Requirement
Copy each line from the listing below where the word "Weddings" shows up.

--- The data ---

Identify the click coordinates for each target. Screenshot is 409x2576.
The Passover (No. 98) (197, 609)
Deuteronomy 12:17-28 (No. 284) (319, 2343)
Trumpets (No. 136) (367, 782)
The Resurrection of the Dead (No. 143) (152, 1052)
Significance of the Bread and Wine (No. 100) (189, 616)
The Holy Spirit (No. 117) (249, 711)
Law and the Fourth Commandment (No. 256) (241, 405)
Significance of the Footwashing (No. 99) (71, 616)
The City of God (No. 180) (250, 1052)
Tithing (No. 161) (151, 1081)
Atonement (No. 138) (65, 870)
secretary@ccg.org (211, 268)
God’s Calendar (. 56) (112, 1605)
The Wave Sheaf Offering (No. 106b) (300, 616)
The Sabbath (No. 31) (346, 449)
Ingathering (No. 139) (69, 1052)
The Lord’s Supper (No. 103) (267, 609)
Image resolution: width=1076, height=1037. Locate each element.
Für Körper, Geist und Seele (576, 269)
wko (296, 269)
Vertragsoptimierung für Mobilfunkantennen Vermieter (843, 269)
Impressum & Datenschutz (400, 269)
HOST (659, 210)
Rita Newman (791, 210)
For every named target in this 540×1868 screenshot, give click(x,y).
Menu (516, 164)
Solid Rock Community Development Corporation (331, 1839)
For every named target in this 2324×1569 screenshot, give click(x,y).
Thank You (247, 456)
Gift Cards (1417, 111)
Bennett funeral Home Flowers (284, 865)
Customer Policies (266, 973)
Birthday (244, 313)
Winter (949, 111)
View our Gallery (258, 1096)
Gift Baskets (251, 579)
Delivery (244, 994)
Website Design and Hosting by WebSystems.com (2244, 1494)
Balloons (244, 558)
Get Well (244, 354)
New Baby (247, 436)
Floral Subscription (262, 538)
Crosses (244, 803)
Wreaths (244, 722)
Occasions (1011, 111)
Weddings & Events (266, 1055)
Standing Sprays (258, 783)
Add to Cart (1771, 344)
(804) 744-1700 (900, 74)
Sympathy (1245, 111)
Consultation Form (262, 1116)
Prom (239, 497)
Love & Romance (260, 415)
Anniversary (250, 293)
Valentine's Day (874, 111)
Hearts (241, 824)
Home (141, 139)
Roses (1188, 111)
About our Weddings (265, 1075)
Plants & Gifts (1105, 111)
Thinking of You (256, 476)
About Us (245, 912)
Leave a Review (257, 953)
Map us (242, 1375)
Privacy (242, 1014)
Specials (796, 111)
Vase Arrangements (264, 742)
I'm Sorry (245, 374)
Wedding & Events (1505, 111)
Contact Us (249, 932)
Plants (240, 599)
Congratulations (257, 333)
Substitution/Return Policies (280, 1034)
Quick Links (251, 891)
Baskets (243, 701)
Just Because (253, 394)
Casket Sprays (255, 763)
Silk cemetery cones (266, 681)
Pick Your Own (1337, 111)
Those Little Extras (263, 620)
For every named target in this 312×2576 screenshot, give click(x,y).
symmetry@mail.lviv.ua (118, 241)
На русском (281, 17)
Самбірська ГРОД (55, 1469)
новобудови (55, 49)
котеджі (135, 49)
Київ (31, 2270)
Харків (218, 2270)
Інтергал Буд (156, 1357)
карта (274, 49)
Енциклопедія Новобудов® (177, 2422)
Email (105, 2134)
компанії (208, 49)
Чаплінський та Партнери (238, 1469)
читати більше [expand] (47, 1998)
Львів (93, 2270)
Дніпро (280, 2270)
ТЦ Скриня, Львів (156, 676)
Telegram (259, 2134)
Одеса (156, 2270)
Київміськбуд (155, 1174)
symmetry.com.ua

---

The completed task
Weddings & Events (266, 1055)
About our Weddings (265, 1075)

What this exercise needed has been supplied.